- Description of the task -
From the line that contains "Data Center" down to the last line of the data below, restate every line word for word, skipping any images.

Source data:

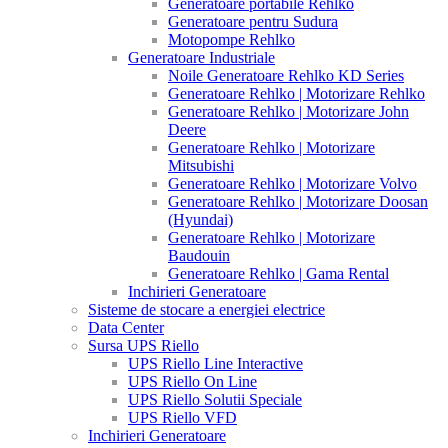
Generatoare portabile Rehlko
Generatoare pentru Sudura
Motopompe Rehlko
Generatoare Industriale
Noile Generatoare Rehlko KD Series
Generatoare Rehlko | Motorizare Rehlko
Generatoare Rehlko | Motorizare John
Deere
Generatoare Rehlko | Motorizare
Mitsubishi
Generatoare Rehlko | Motorizare Volvo
Generatoare Rehlko | Motorizare Doosan
(Hyundai)
Generatoare Rehlko | Motorizare
Baudouin
Generatoare Rehlko | Gama Rental
Inchirieri Generatoare
Sisteme de stocare a energiei electrice
Data Center
Sursa UPS Riello
UPS Riello Line Interactive
UPS Riello On Line
UPS Riello Solutii Speciale
UPS Riello VFD
Inchirieri Generatoare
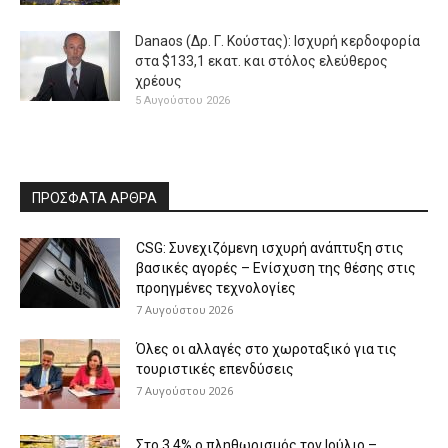
Danaos (Δρ. Γ. Κούστας): Ισχυρή κερδοφορία
στα $133,1 εκατ. και στόλος ελεύθερος
χρέους
5 Αυγούστου 2026
ΠΡΟΣΦΑΤΑ ΑΡΘΡΑ
CSG: Συνεχιζόμενη ισχυρή ανάπτυξη στις
βασικές αγορές – Ενίσχυση της θέσης στις
προηγμένες τεχνολογίες
7 Αυγούστου 2026
Όλες οι αλλαγές στο χωροταξικό για τις
τουριστικές επενδύσεις
7 Αυγούστου 2026
Στο 3,4% ο πληθωρισμός τον Ιούλιο –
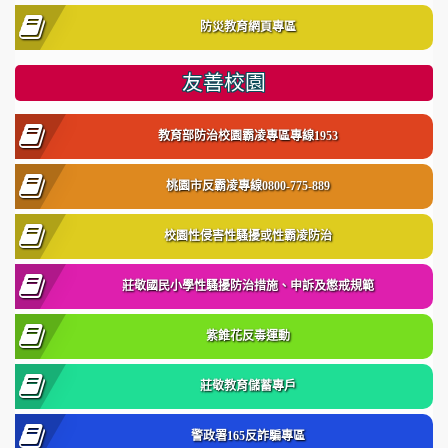
防災教育網頁專區
友善校園
教育部防治校園霸凌專區專線1953
桃園市反霸凌專線0800-775-889
校園性侵害性騷擾或性霸凌防治
莊敬國民小學性騷擾防治措施、申訴及懲戒規範
紫錐花反毒運動
莊敬教育儲蓄專戶
警政署165反詐騙專區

- Exercise response -
Data Center
Sursa UPS Riello
UPS Riello Line Interactive
UPS Riello On Line
UPS Riello Solutii Speciale
UPS Riello VFD
Inchirieri Generatoare
Danaos (Δρ. Γ. Κούστας): Ισχυρή κερδοφορία
στα $133,1 εκατ. και στόλος ελεύθερος
χρέους
5 Αυγούστου 2026
ΠΡΟΣΦΑΤΑ ΑΡΘΡΑ
CSG: Συνεχιζόμενη ισχυρή ανάπτυξη στις
βασικές αγορές – Ενίσχυση της θέσης στις
προηγμένες τεχνολογίες
7 Αυγούστου 2026
Όλες οι αλλαγές στο χωροταξικό για τις
τουριστικές επενδύσεις
7 Αυγούστου 2026
Στο 3,4% ο πληθωρισμός τον Ιούλιο –
防災教育網頁專區
友善校園
教育部防治校園霸凌專區專線1953
桃園市反霸凌專線0800-775-889
校園性侵害性騷擾或性霸凌防治
莊敬國民小學性騷擾防治措施、申訴及懲戒規範
紫錐花反毒運動
莊敬教育儲蓄專戶
警政署165反詐騙專區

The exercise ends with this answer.